Um dos problemas foi a pressa para a liberação de um serviço na Unidade 32 (U-32) da refinaria que ainda estava em parada de manutenção. De acordo com a denúncia, por pressão do Gerente Geral da RLAM, foi dada a ordem para antecipar a introdução do vapor V 12 (vapor de 12kg/cm2) na unidade antes da conclusão da parada de manutenção, o que acabou provocando um acidente na U-32. O operador, que estava voltando de um afastamento, teria sido obrigado a participar dos serviços de partida sem ter havido gestão de mudanças do empregado. O GG, de acordo com os trabalhadores, tinha pressa para dar partida na unidade.

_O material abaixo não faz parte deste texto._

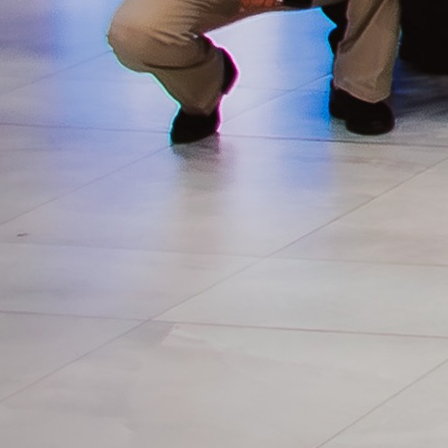
del cooperativismo
y la economía social
de Latinoamérica
En Cooperativa
Chorotega tuvimos
el honor de
organizar la IV
Convención
Internacional de
Cooperativismo y
Economía Social
(IV CICES),
desarrollada del 8 al
12 de julio en el
Copantl Hotel &
Convention Center
de San Pedro Sula,
consolidando
nuevamente a
Honduras como un
espacio de diálogo,
aprendizaje e
integración para el
movimiento
cooperativo y la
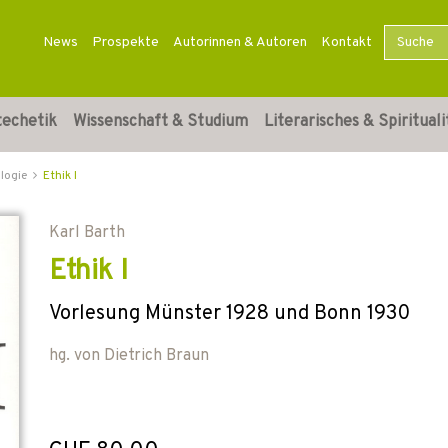
News
Prospekte
Autorinnen & Autoren
Kontakt
techetik
Wissenschaft & Studium
Literarisches & Spirituali
logie
Ethik I
Karl Barth
Ethik I
Vorlesung Münster 1928 und Bonn 1930
hg. von
Dietrich Braun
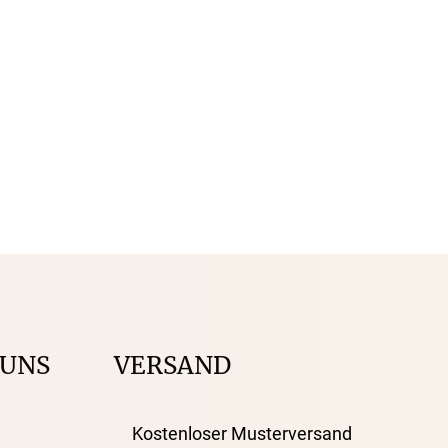
 UNS
VERSAND
Kostenloser Musterversand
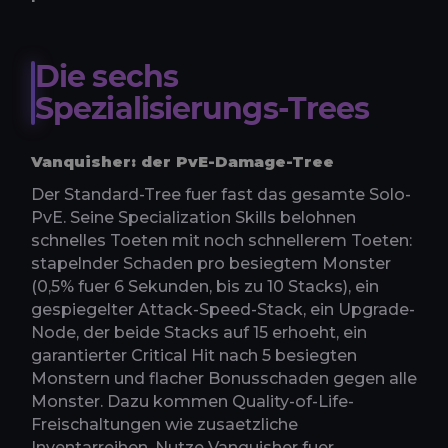
Die sechs
Spezialisierungs-Trees
Vanquisher: der PvE-Damage-Tree
Der Standard-Tree fuer fast das gesamte Solo-
PvE. Seine Specialization Skills belohnen
schnelles Toeten mit noch schnellerem Toeten:
stapelnder Schaden pro besiegtem Monster
(0,5% fuer 6 Sekunden, bis zu 10 Stacks), ein
gespiegelter Attack-Speed-Stack, ein Upgrade-
Node, der beide Stacks auf 15 erhoeht, ein
garantierter Critical Hit nach 5 besiegten
Monstern und flacher Bonusschaden gegen alle
Monster. Dazu kommen Quality-of-Life-
Freischaltungen wie zusaetzliche
Inventarreihen. Nutze Vanquisher fuer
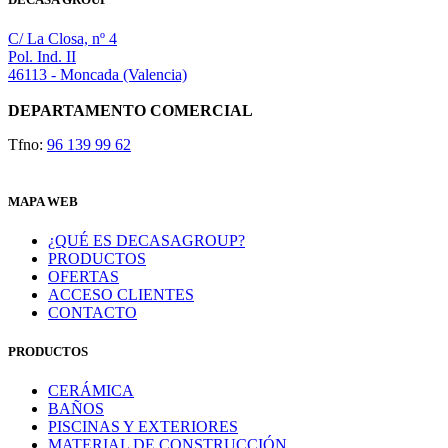
C/ La Closa, nº 4
Pol. Ind. II
46113 - Moncada (Valencia)
DEPARTAMENTO COMERCIAL
Tfno:
96 139 99 62
MAPA WEB
¿QUÉ ES DECASAGROUP?
PRODUCTOS
OFERTAS
ACCESO CLIENTES
CONTACTO
PRODUCTOS
CERÁMICA
BAÑOS
PISCINAS Y EXTERIORES
MATERIAL DE CONSTRUCCIÓN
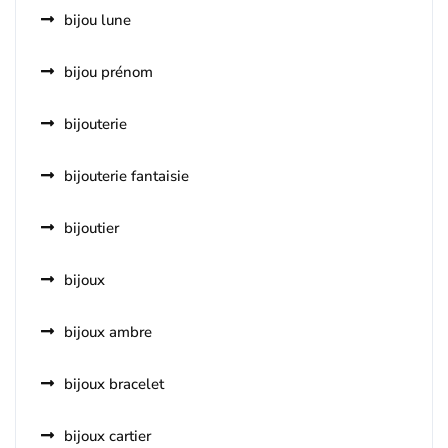
bijou lune
bijou prénom
bijouterie
bijouterie fantaisie
bijoutier
bijoux
bijoux ambre
bijoux bracelet
bijoux cartier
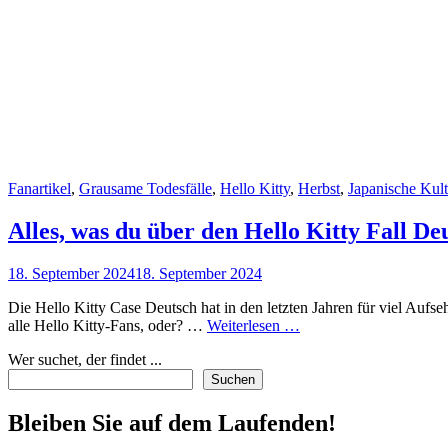
Cat
Fanartikel
,
Grausame Todesfälle
,
Hello Kitty
,
Herbst
,
Japanische Kult
Links
Alles, was du über den Hello Kitty Fall De
Posted
18. September 2024
18. September 2024
on
Die Hello Kitty Case Deutsch hat in den letzten Jahren für viel Aufseh
Alles,
alle Hello Kitty-Fans, oder? …
Weiterlesen …
was
Wer suchet, der findet ...
du
über
Suchen
den
Hello
Bleiben Sie auf dem Laufenden!
Kitty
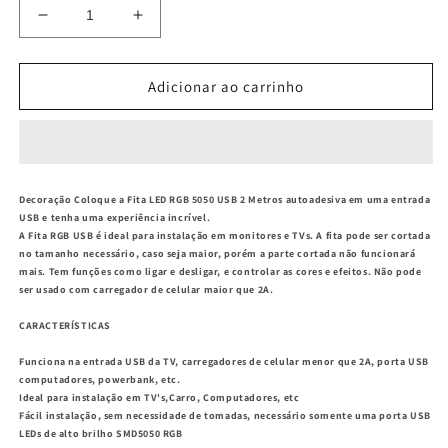
Diminuir
Aumentar
a
a
quantidade
quantidade
de
de
Adicionar ao carrinho
Led
Led
Tape
Tape
5050
5050
Rgb
Rgb
2M
2M
Decoração
Coloque a Fita LED RGB 5050 USB 2 Metros autoadesiva em uma entrada
5v
5v
USB e tenha uma experiência incrível.
Usb
Usb
A Fita RGB USB é ideal para instalação em monitores e TVs. A fita pode ser cortada
For
For
no tamanho necessário, caso seja maior, porém a parte cortada não funcionará
mais. Tem funções como ligar e desligar, e controlar as cores e efeitos. Não pode
Tv
Tv
ser usado com carregador de celular maior que 2A.
Pc
Pc
Car
Car
CARACTERÍSTICAS
Funciona na entrada USB da TV, carregadores de celular menor que 2A, porta USB
computadores, powerbank, etc.
Ideal para instalação em TV's,Carro, Computadores, etc
Fácil instalação, sem necessidade de tomadas, necessário somente uma porta USB
LEDs de alto brilho SMD5050 RGB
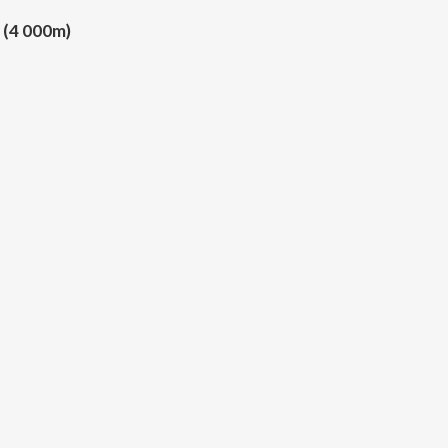
u (4 000m)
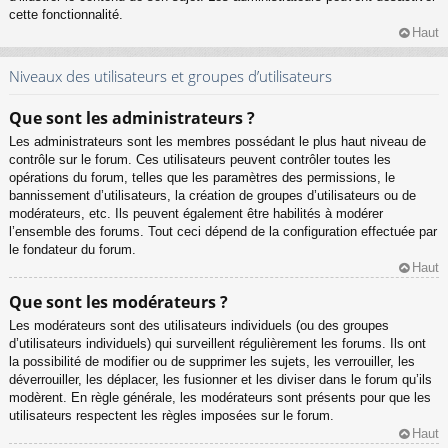
cette fonctionnalité.
Haut
Niveaux des utilisateurs et groupes d’utilisateurs
Que sont les administrateurs ?
Les administrateurs sont les membres possédant le plus haut niveau de
contrôle sur le forum. Ces utilisateurs peuvent contrôler toutes les
opérations du forum, telles que les paramètres des permissions, le
bannissement d’utilisateurs, la création de groupes d’utilisateurs ou de
modérateurs, etc. Ils peuvent également être habilités à modérer
l’ensemble des forums. Tout ceci dépend de la configuration effectuée par
le fondateur du forum.
Haut
Que sont les modérateurs ?
Les modérateurs sont des utilisateurs individuels (ou des groupes
d’utilisateurs individuels) qui surveillent régulièrement les forums. Ils ont
la possibilité de modifier ou de supprimer les sujets, les verrouiller, les
déverrouiller, les déplacer, les fusionner et les diviser dans le forum qu’ils
modèrent. En règle générale, les modérateurs sont présents pour que les
utilisateurs respectent les règles imposées sur le forum.
Haut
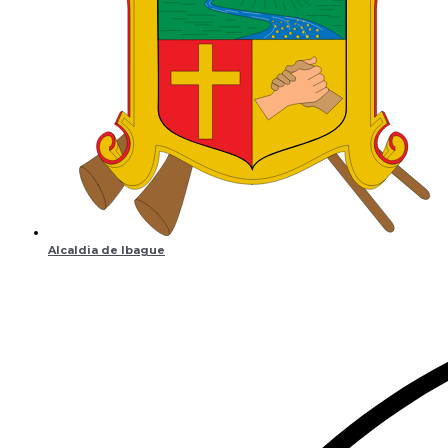
Alcaldia de Ibague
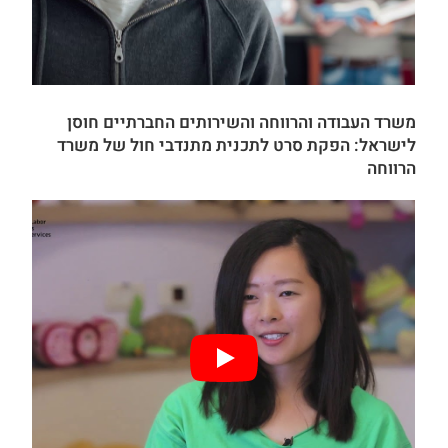
משרד העבודה והרווחה והשירותים החברתיים חוסן
לישראל: הפקת סרט לתכנית מתנדבי חול של משרד
הרווחה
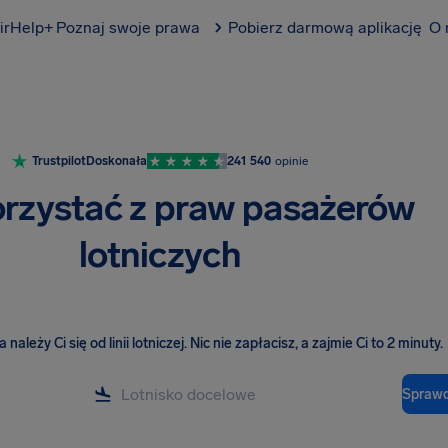
irHelp+
Poznaj swoje prawa
Pobierz darmową aplikację
O 
Trustpilot
Doskonała
241 540
opinie
orzystać z praw pasażerów
lotniczych
należy Ci się od linii lotniczej
.
Nic nie zapłacisz, a zajmie Ci to 2 minuty.
Sprawd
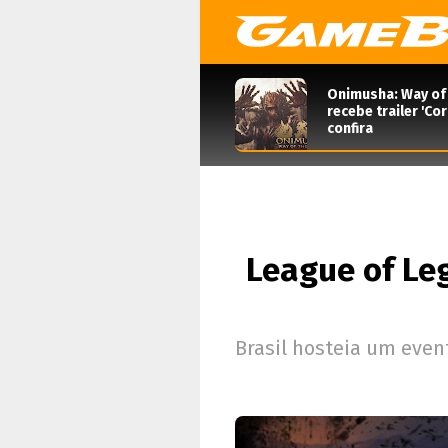
Onimusha: Way of
recebe trailer 'Co
confira
League of Leg
Brasil hosteia um even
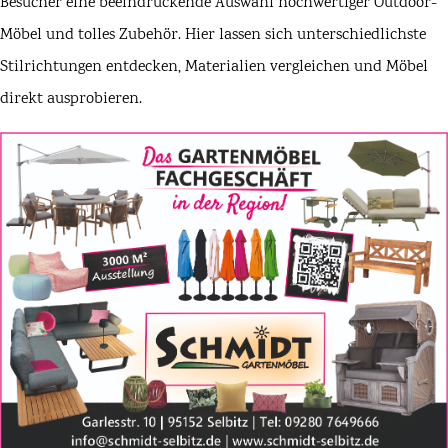
Besucher eine beeindruckende Auswahl hochwertiger Outdoor-
Möbel und tolles Zubehör. Hier lassen sich unterschiedlichste
Stilrichtungen entdecken, Materialien vergleichen und Möbel
direkt ausprobieren.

Outra questão, também gravíssima, da qual o Sindipetro tomou conhecimento, diz respeito ao afastamento de funcionários da RlAM do processo de fiscalização para a contratação de bombeiro civil através da empresa Impaktus. Os trabalhadores da Petrobrás teriam identificado irregularidades e orientado ajustes no contrato. Os fiscais da Petrobrás solicitaram dos superiores ações de correções, mas foram surpreendidos com a ordem de afastamento do serviço de fiscalização. Ainda de acordo com a denúncia, outro fiscal foi nomeado de imediato.

De acordo com o portal da transparência da Petrobrás (https://transparencia.petrobras.com.br/licitacoes-contratos/contratos) desde julho de 2018, a Impaktus fechou 58 contratos com a Petrobrás para prestar serviços de contratação de bombeiro civil e também de serviços técnicos laboratoriais e suporte especializado.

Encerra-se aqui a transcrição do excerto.